The problem is that we are splitting this procedure in 2 parts and we are using the joblib of XGBoostLSS to the input of the CDF approximation process.

I have not seen any example of how to serialize XGBoostLSS objects but when trying with joblib:

        X_train_ci = processor_reg.transform(regression_df.drop(columns=[arguments.clf_targets] +
                                                                                [arguments.reg_targets])) 
        y_train_ci = regression_df[arguments.reg_targets]
        n_cpu = multiprocessing.cpu_count()
        dtrain = xgb.DMatrix(X_train_ci, label=y_train_ci, nthread=n_cpu)

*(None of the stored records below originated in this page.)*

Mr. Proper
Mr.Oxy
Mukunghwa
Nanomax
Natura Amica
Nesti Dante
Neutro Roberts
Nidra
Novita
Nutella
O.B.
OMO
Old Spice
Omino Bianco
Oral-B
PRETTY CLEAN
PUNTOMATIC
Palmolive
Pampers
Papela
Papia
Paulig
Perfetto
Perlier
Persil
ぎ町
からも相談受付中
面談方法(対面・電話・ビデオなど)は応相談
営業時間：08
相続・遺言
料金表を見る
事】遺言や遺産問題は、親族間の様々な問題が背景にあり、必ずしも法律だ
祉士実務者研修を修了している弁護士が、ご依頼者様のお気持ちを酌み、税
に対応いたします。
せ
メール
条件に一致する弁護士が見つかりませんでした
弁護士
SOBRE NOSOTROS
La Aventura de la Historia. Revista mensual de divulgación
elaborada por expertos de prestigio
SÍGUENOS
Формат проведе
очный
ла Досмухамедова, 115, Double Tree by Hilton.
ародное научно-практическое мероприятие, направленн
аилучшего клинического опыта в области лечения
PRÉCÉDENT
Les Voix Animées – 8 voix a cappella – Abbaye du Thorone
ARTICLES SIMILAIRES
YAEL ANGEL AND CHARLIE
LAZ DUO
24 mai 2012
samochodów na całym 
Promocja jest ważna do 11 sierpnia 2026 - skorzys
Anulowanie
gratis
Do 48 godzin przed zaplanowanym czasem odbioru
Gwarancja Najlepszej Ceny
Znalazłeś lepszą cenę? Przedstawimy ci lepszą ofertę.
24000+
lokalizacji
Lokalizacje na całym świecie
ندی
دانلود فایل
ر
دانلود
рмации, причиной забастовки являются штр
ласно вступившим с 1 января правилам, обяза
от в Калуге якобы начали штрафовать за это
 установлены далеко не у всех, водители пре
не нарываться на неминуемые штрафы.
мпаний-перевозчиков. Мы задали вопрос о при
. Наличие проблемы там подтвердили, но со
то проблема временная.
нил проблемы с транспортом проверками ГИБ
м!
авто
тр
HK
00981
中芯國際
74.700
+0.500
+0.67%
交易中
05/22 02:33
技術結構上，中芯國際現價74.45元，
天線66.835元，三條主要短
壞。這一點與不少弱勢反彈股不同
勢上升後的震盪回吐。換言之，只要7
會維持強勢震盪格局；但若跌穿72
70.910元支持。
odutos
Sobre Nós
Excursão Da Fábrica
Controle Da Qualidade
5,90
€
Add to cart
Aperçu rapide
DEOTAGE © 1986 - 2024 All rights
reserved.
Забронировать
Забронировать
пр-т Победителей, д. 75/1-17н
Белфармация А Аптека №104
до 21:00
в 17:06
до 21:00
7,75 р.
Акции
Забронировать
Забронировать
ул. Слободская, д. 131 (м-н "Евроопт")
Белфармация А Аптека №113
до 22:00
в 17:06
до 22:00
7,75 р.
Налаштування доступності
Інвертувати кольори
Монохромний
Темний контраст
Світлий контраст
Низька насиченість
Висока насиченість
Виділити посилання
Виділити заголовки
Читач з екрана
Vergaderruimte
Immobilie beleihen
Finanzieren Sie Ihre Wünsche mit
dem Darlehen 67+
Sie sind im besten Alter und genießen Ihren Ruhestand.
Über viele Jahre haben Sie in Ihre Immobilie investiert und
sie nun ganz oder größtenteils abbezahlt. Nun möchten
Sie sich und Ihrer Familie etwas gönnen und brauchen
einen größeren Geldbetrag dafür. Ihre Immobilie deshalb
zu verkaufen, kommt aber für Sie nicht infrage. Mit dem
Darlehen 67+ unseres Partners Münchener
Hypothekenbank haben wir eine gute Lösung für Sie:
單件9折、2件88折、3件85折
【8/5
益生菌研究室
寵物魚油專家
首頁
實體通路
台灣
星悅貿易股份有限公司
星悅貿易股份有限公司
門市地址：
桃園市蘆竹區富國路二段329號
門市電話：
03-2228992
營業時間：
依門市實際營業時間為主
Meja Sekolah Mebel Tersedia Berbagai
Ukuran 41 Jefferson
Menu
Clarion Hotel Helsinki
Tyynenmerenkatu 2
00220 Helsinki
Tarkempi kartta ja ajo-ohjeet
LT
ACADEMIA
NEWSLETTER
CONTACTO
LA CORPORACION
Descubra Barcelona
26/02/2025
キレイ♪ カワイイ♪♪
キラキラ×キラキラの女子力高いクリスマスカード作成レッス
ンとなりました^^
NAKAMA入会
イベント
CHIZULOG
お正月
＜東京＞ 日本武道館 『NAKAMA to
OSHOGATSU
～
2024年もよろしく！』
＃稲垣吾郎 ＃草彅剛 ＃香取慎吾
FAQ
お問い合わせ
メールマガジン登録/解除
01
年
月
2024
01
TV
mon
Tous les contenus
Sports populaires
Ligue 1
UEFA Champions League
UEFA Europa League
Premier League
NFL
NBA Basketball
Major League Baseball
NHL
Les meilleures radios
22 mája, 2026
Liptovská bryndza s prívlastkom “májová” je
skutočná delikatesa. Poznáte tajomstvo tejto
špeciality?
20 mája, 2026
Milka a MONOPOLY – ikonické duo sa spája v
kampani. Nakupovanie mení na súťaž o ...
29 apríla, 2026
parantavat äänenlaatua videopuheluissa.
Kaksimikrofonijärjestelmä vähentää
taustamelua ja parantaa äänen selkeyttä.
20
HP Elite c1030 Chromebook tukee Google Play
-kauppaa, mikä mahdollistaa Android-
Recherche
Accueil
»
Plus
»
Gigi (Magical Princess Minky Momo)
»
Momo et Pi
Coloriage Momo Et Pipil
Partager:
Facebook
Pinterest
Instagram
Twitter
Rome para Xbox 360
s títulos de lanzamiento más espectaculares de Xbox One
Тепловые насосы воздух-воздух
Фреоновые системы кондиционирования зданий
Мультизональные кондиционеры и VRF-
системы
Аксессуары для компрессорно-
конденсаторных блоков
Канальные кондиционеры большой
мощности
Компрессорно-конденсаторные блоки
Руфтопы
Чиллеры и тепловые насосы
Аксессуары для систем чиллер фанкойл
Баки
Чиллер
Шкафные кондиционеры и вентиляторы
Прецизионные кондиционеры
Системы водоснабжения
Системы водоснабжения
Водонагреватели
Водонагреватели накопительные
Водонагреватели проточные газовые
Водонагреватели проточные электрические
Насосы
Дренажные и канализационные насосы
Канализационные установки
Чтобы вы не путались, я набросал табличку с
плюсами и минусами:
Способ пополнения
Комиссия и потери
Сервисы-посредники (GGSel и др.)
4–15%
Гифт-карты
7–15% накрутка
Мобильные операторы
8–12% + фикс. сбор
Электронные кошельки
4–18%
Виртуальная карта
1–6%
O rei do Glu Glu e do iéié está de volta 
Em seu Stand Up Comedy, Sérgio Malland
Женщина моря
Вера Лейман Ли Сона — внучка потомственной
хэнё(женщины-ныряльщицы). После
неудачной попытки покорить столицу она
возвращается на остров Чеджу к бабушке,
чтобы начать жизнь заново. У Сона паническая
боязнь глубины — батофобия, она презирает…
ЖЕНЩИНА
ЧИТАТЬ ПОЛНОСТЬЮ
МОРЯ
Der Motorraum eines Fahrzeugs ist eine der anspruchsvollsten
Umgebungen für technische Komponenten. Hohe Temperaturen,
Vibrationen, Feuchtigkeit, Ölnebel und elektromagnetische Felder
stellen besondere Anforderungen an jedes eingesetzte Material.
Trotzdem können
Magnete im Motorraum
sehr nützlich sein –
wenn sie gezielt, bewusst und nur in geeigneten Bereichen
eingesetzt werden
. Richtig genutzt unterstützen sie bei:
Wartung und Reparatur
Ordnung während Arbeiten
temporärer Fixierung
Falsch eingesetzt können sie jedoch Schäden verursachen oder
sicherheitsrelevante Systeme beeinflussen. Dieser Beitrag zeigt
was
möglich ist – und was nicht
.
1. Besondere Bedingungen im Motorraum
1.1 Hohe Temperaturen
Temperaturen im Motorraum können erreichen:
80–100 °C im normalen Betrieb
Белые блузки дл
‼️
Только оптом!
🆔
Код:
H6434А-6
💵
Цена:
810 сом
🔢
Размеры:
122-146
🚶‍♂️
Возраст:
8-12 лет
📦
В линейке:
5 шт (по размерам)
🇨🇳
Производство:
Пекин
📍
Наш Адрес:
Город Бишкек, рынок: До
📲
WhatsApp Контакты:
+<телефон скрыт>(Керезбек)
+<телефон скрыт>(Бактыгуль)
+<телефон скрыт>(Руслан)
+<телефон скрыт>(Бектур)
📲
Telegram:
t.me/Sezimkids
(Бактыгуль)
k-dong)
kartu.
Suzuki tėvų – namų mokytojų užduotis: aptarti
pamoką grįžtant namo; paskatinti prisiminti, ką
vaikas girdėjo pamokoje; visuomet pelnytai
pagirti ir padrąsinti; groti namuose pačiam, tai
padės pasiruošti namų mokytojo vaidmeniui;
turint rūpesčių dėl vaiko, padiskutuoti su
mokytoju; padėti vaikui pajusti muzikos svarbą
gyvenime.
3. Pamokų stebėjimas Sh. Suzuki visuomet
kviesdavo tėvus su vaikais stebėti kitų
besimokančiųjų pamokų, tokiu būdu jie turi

        logging.info("Training XGBoost")
        xgboostlss_model_expectile = xgboostlss.train(hyperparameters,
                                                      dtrain,
                                                      dist=distribution_expectile,
                                                      num_boost_round=hyperparameters["opt_rounds"],
                                                      verbose_eval=True)
        
        if partial:
            logging.info("Serializing partial fit")
            joblib.dump(xgboostlss_model_expectile, 'outputs/models/zip_conf_partial_fit.joblib')
        else:
            logging.info("Serializing full fit")
            joblib.dump(xgboostlss_model_expectile, 'outputs/models/zip_conf.joblib')

We are getting the following error:

image

Being distribution expectile defined as:

        distribution_expectile = Expectile                                   
        distribution_expectile.expectiles =  arguments.exp_list
        distribution_expectile.stabilize = "MAD" 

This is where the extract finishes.